In particolare, il decreto prevedeva che, se dalla relazione prefettizia non emergono i presupposti per l'esercizio del potere governativo di scioglimento dei consigli comunali e provinciali né quelli per l'adozione di provvedimenti correttivi dell'azione dell'ente o sanzionatori dei dipendenti coinvolti nelle infiltrazioni mafiose ma emerge comunque una situazione di “mala gestio” dell'ente, potevano scattare in ogni caso i nuovi poteri sostitutivi dei prefetti.

Secondo la norma, la “mala gestio” sussisterebbe in tutte quelle situazioni sintomatiche di condotte illecite gravi e reiterate, tali da determinare un’alterazione delle procedure e da compromettere il buon andamento e l'imparzialità delle amministrazioni locali nonché il regolare funzionamento dei servizi ad esse affidati. La formulazione viene ritenuta generica e non adatta a meglio definire il presupposto, in quanto ogni condotta illecita, grave e reiterata, non può che incidere negativamente ex se sul buon andamento dell’attività dell’ente.

In queste situazioni il prefetto era chiamato ad individuare i prioritari interventi di risanamento nonché ad indicare gli atti e ad assegnare un termine non superiore a 20 giorni per la loro adozione. Scaduto tale termine scattava la sostituzione all’amministrazione inadempiente, mediante la nomina di un commissario ad acta.

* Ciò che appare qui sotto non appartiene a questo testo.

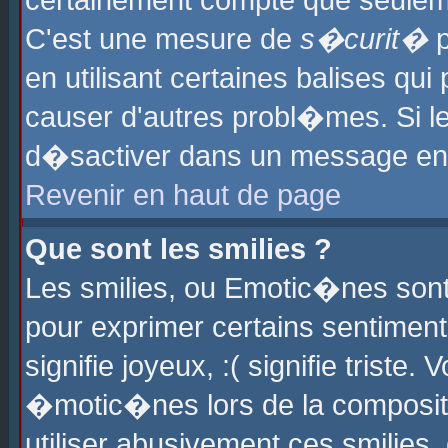
certainement compte que seuleme
C'est une mesure de
s�curit�
p
en utilisant certaines balises qu
causer d'autres probl�mes. Si l
d�sactiver dans un message en p
Revenir en haut de page
Que sont les smilies ?
Les smilies, ou Emotic�nes sont 
pour exprimer certains sentiments
signifie joyeux, :( signifie triste
�motic�nes lors de la composit
utiliser abusivement ces smilies,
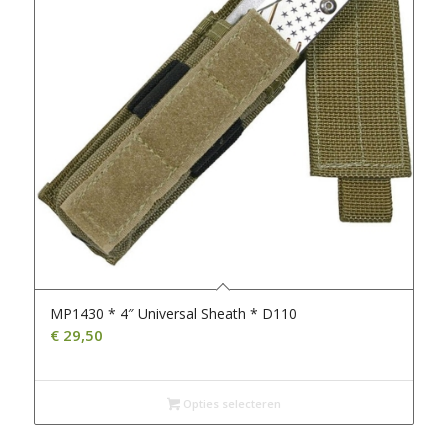
MP1430 * 4″ Universal Sheath * D110
€
29,50
Opties selecteren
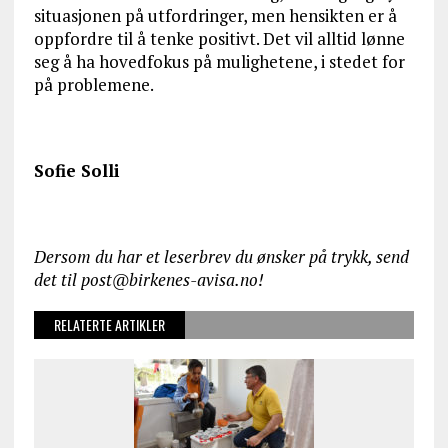
situasjonen på utfordringer, men hensikten er å
oppfordre til å tenke positivt. Det vil alltid lønne
seg å ha hovedfokus på mulighetene, i stedet for
på problemene.
Sofie Solli
Dersom du har et leserbrev du ønsker på trykk, send
det til post@birkenes-avisa.no!
RELATERTE ARTIKLER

La Corte ha osservato che la norma va a violare la complessiva autonomia costituzionalmente garantita degli enti locali, autonomia che prevede, tra l'altro il riconoscimento di funzioni amministrative proprie, un'autonomia regolamentare in ordine alla disciplina dell’organizzazione e dello svolgimento delle funzioni loro attribuite e quella finanziaria. Essa inoltre introduce un nuovo potere prefettizio fondato su presupposti generici ed eccessivamente discrezionali, violando così il principio di tipicità e legalità dell’azione amministrativa. L’insufficiente determinazione del presupposto del potere sostitutivo, unita al suo contenuto atipico e indifferenziato, hanno condotto la Corte a dichiararla incostituzionale, innanzitutto per ciò che ogni potere amministrativo deve essere «determinato nel contenuto e nelle modalità, in modo da mantenere costantemente una, pur elastica, copertura legislativa dell’azione amministrativa».

Infine, la Corte ha messo in rilievo che il potere sostitutivo del prefetto, considerata la sua ampia incidenza nell’attività di comuni e province, avrebbe dovuto essere rispettoso dei principi di leale collaborazione e sussidiarietà, nel senso che la norma censurata avrebbe dovuto prevedere l’adozione della delibera del Governo o il decreto del ministro dell’Interno per il fatto che quanto più il potere sostitutivo, incidente nell’autonomia dell’ente locale territoriale, presenta una connotazione di discrezionalità nei presupposti e nel contenuto, tanto più il livello di assunzione di responsabilità si deve elevare da quello amministrativo (provvedimento del prefetto) a quello politico (deliberazione del Governo), ciò che non avviene nella disposizione in esame.